The Australian Jewish Association (AJA) has challenged the claim that the crimes were hoaxes, sharing a news article last week reporting that the man charged with allegedly orchestrating the series of crimes had posted antisemitic comments online.
Surprised?
So the Islamic alleged mastermind of the ‘not antisemitic’ bomb targeting Jewish institutions has a history of making Nazi and anti-Israel posts.

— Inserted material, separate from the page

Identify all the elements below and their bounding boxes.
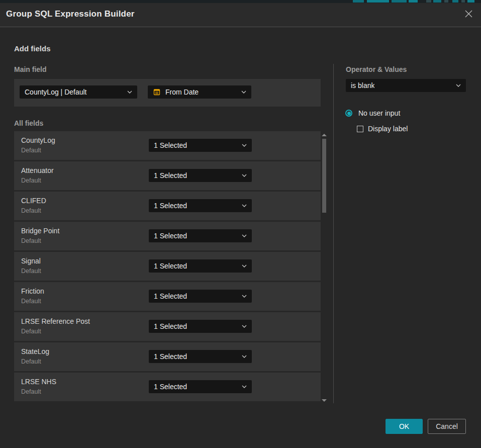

We know the Albanese Govt pressured the police to declare the explosives targeting the Jewish community were not… pic.twitter.com/8Ed6hndFpM
— Australian Jewish Association (@AustralianJA) March 14, 2025
Also last week, NSW Premier Chris Minns pushed back against calls for repeals of news laws passed in response to the recent wave of hate crimes. Among other measures, the laws imprison those who make terror threats or perform Nazi salutes.
“While these laws were drafted in response to horrifying antisemitism, we have always made clear they would apply to anyone, preying on any person, at any time. In response to calls for the laws to be scrapped, doing so would be a toxic message to our community that this kind of hate speech is acceptable when it’s not,” Minns said. “These laws are very important to maintaining social cohesion.”
On Monday, the Palestine Action Group reportedly filed suit in the NSW Supreme court, charging that the laws were unconstitutional, infringing on “constitutional freedom of communication on government or political matters.”
Southeastern Australia saw a string of hate crimes targeting Jews from November through January. These included cars set on fire and antisemitic graffiti targeting synagogues as well as other Jewish buildings.
That followed the ECAJ releasing a report last year showing that antisemitism in Australia quadrupled to record levels over the past year, with Australian Jews experiencing more than 2,000 antisemitic incidents between October 2023 and September 2024.